I'm in the Denver area. We're having an early spring this year,
it's been warm. 80 today.
I want to get massive amounts of seeds started outdoors before
planting them in the garden. So I need gentle sun but not full hot
What would be the best way to do this while still keeping birds and
squirrels out of it?
I'm thinking of building a potting table with an outside edge, and
then putting a seed sprouting bed in the center area, covered with
a 1/4" wirecloth squares hinged top.
I have no idea on the birds or squirls, but something I would like to
point out about sprouting seed outdoors, on a potting table.

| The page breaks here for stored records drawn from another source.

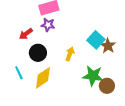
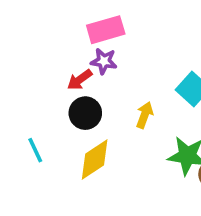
red arrow: (26, 34) -> (80, 80), moved
cyan line: (19, 73) -> (35, 150), moved

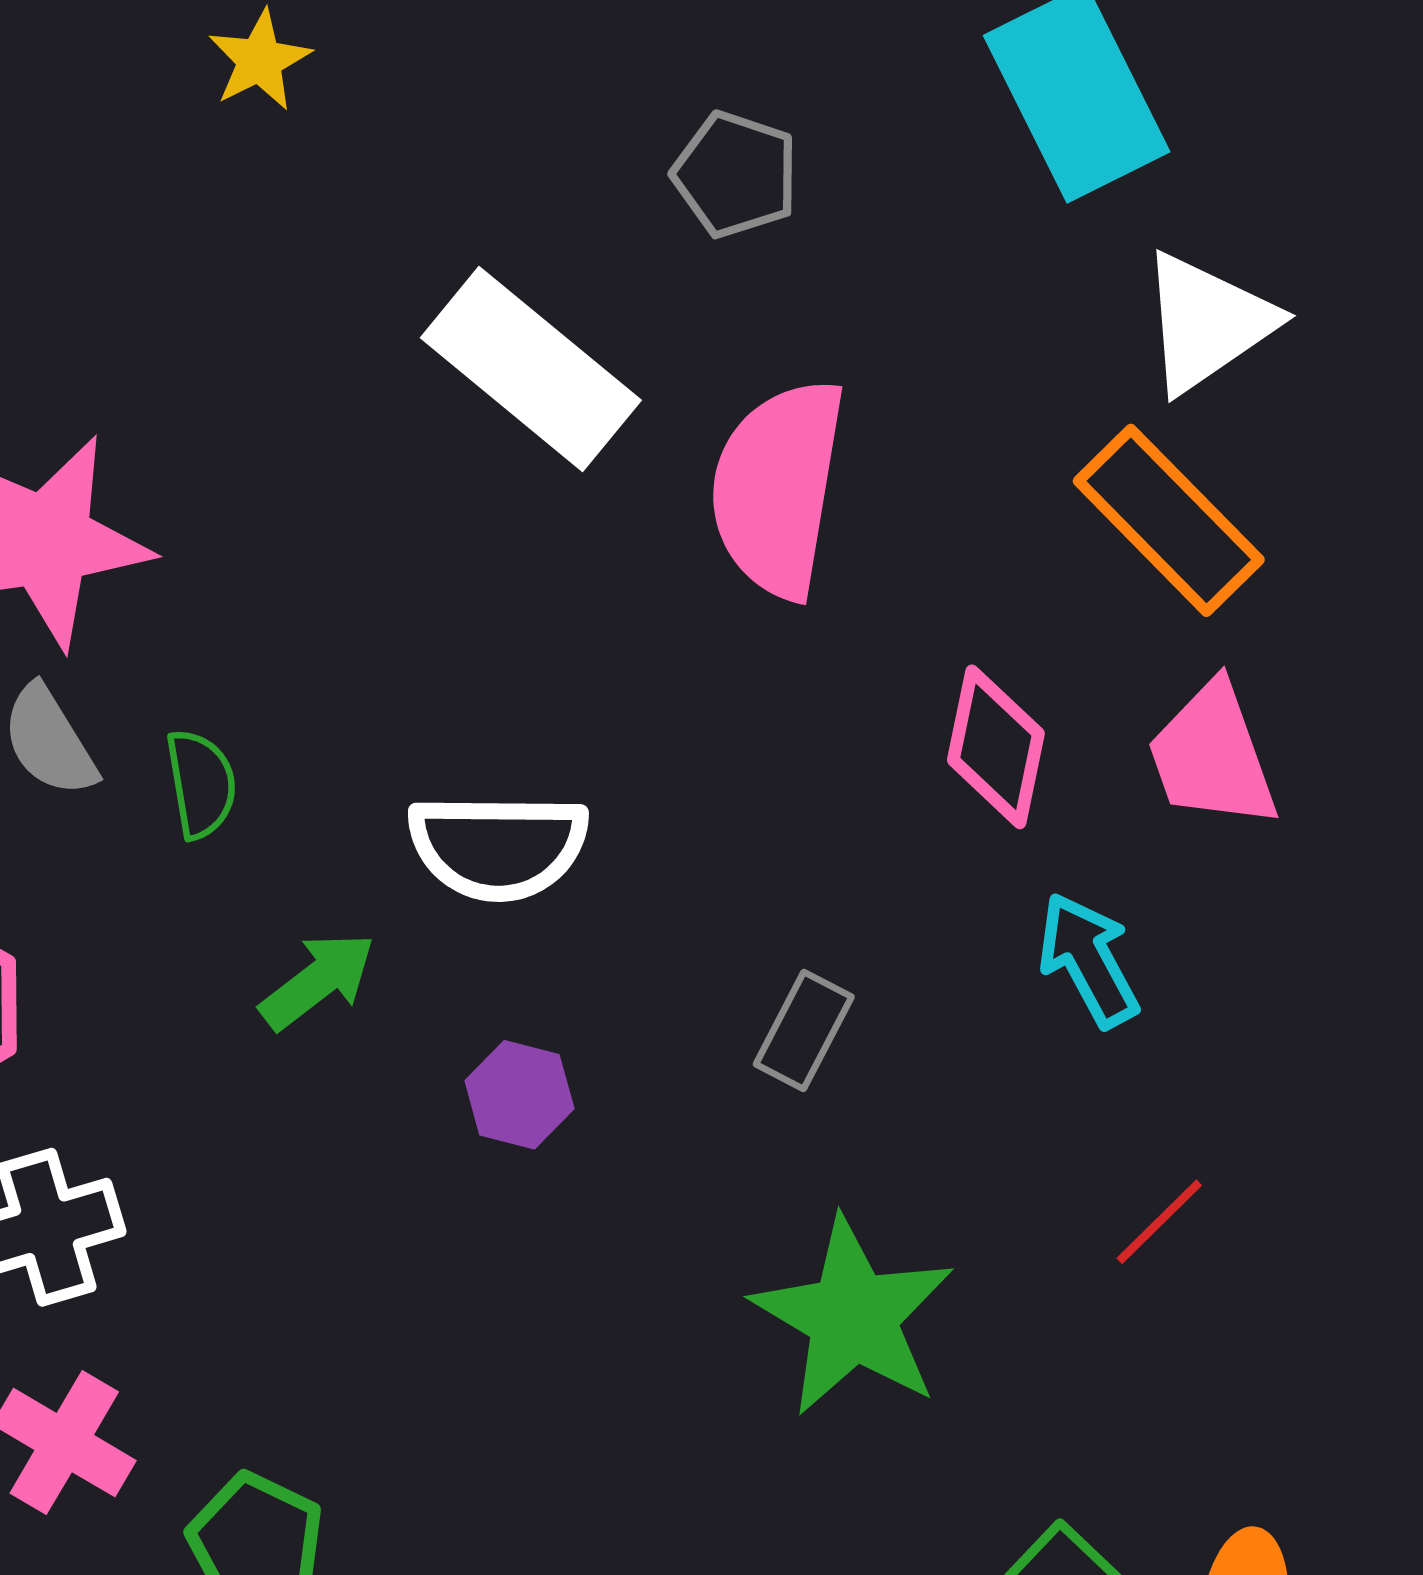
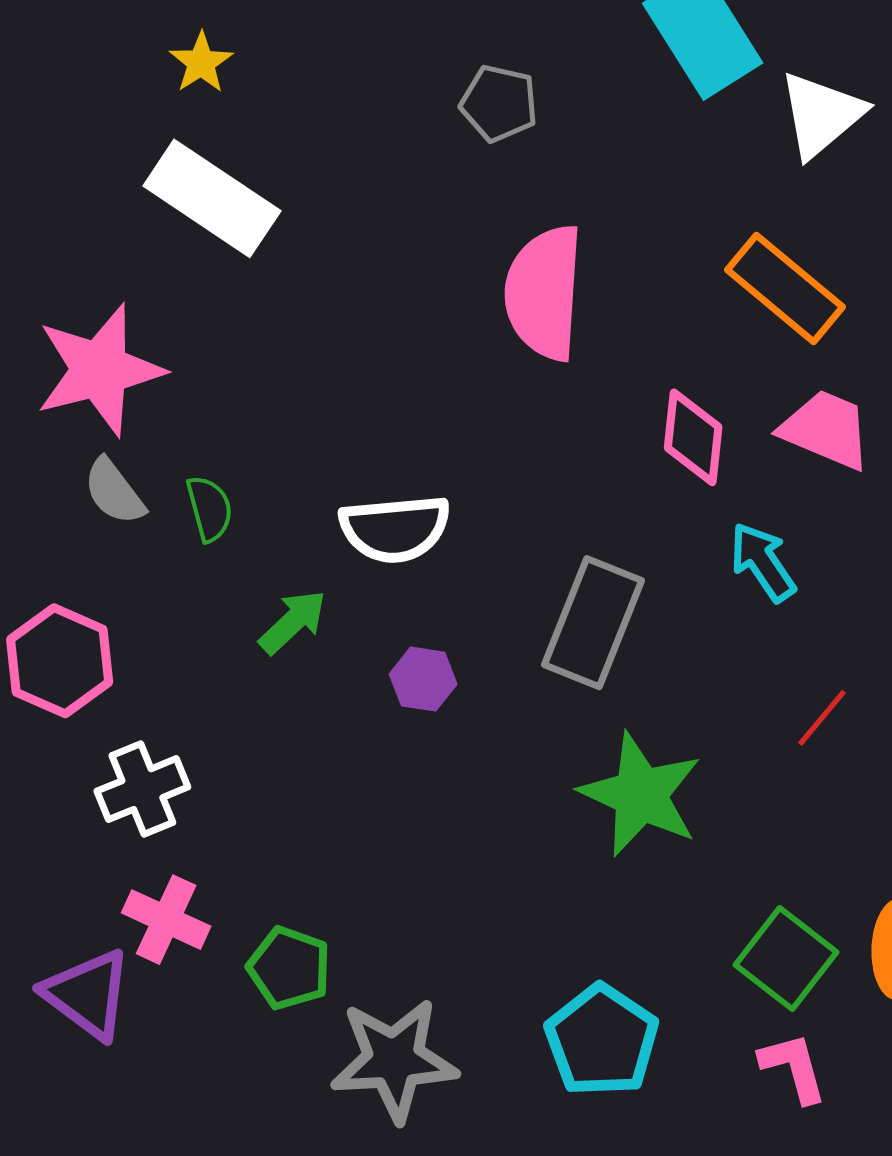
white triangle: (1207, 323) -> (821, 115), moved
white rectangle: (531, 369) -> (212, 198), moved
pink trapezoid: (1212, 756) -> (826, 430), turned 138
gray rectangle: (804, 1030) -> (593, 623), size x1.8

In Denver, this time of year, I think your results will be poor.
Reason: Your soil will cool to the outside temperature at night(not
the ground temperature).
Nature uses temperature and moisture as a "key" to tell a seed when to
germinate. Example: Crabgrass seed will germinate when ground
temperature remains above 50F for 5 consecutive nights(if there is
sufficient moisture). Every species has it't own reqirement.
Good luck on your project. Oldtimer.
I agree, with regard to temperatures. If the OP still wants to try this, she
should get a roll of fence wire and create cages over the table. Attach dark
window screen or burlap to the cages to shade the seedlings. She should also
keep in mind that the pots of 6-packs may still dry out very quickly, just
due to wind, unless she's home all day, every day, to water them.
Bad idea, probably.
I agree with the others and suggest starting your seeds indoors where the
temperature is more steady. You can move them outside right after they have
If space indoors is a problem, start many together in a light starter medium
like vermiculite, peat moss, or perlite and distribute the seedlings into
their growing pots after they have sprouted.
I tried that with some peat pots indoors, but as soon as I put the
seedlings out, something is digging them up and/or eating them out
there. Squirrels? I mean I'm finding holes in the ground where I
planted the seedlings in the peat pots. Or eaten off tops.
So I'm thinking that I could start the seeds indoors, but I still
need a protected table with 1/4" wire cloth screen over it, to let
them get bigger before planing them in the ground. I might report
them there and let them grow into good sized seedlings before
Well, 6 inch plants will be six times more tasty than 1 inch plants.
You should try
planting inside a wire cage. I find the squirrels are reluctant to go
inside these cages,
possibly because they suspect it is some kind of trap. If that doesn't
stop them, you
will have to enclose the tops, as well.